Der Nachkriegsbau Oststraße 50 - zwischen der Oststraße 52 und der Oststraße 48a gelegen - befindet sich auf einer historischen Hausstätte.
Geschichte der Hausstätte
Die Hausstätte Oststraße 50 (alt: Nro 16[1]) 1767 kaufte Postmeister Carl Ludwig Querner für 750 Reichstaler von der Witwe Wenzelberg und führte Reparatur- und Umbaumaßnahmen durch. Hier befand sich in der zweiten Hälfte des 18. Jahrhundert das Hammer Postamt.[2] 1793 beabsichtigten die Erben Postmeister Querner das Haus zu verkaufen.
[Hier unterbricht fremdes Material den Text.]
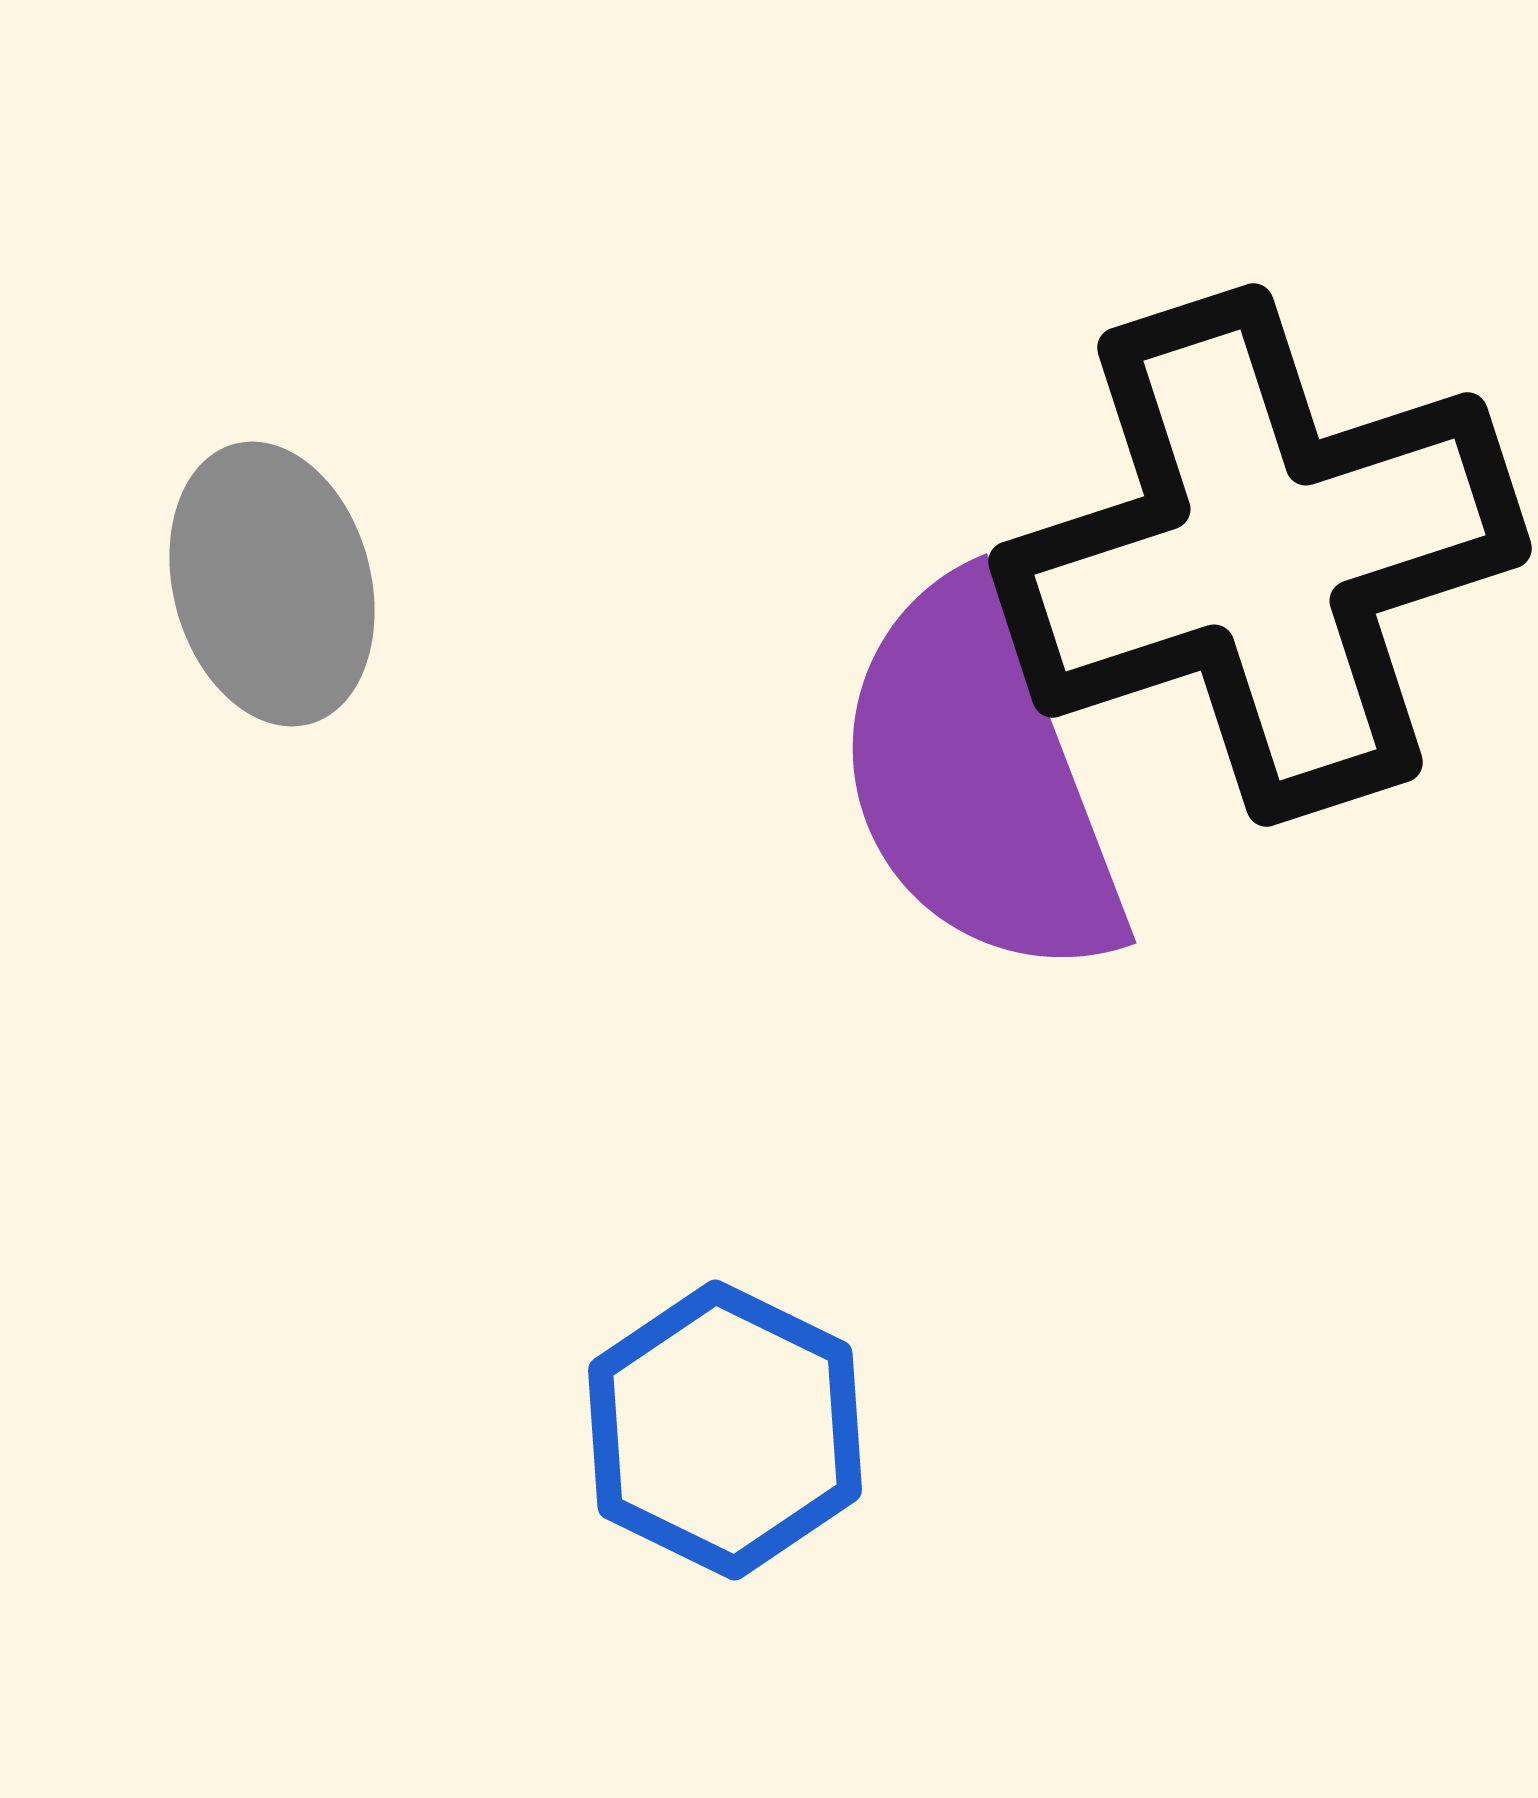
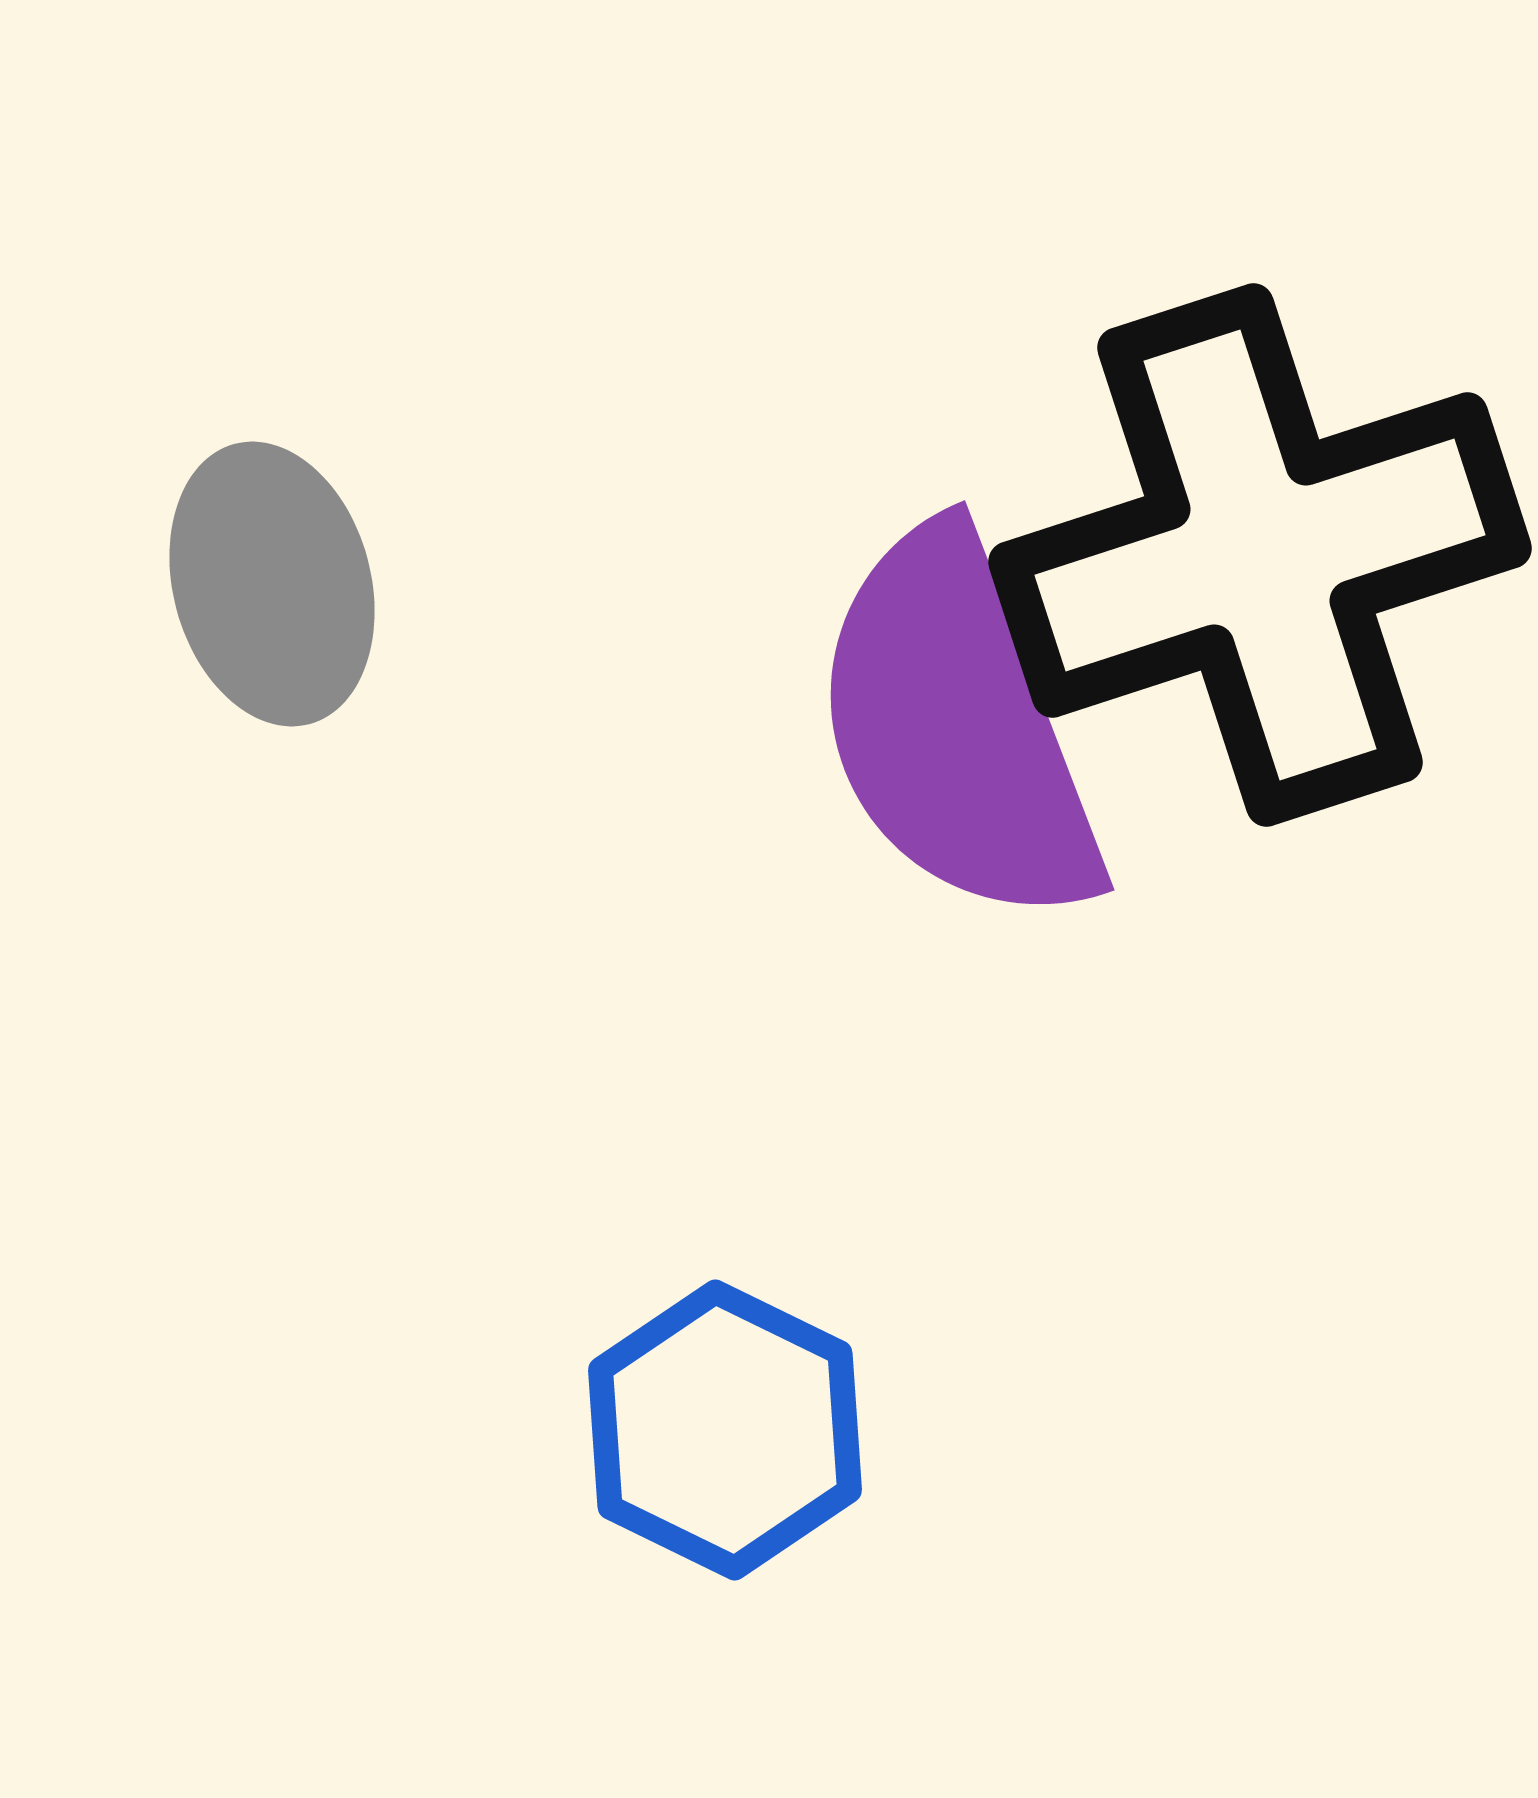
purple semicircle: moved 22 px left, 53 px up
Um 1803 ist der Landrat von Hausen hier als Bewohner nachweisbar. [3] 1812 erwarb Postdirektor Adolf Dobbelstein († 1836) das Haus, der es noch 1831 besaß.
Eigentümer

- 1767/1793: Carl Ludwig Querner († 1792), Postmeister
- 1812/1844: Adolph Dobbelstein (1768-1836), Postdirektor
- oo Margaretha Jung
Spätere Nutzung
Später waren in diesem Gebäude die Zurich Versicherungen, der Damensalon Adelheid Busch (1960er/1970er), der Friseur Gisela Brown (bis Mitte 2020), heute die Fahrschule Drive-up.
Anmerkungen
- ↑ Zur Hausstätte gehörte auch ein Gadum, aus dem ein jährlicher Kanon von 30 Stüber an die reformierte Pfarrkirche zu entrichten war (belegt noch 1802).
- ↑ So konnten beispielsweise 1787 bey dem Postamte Hamm die Berliner Adress-Calender das Stück für 12 Gute Groschen erworben werden.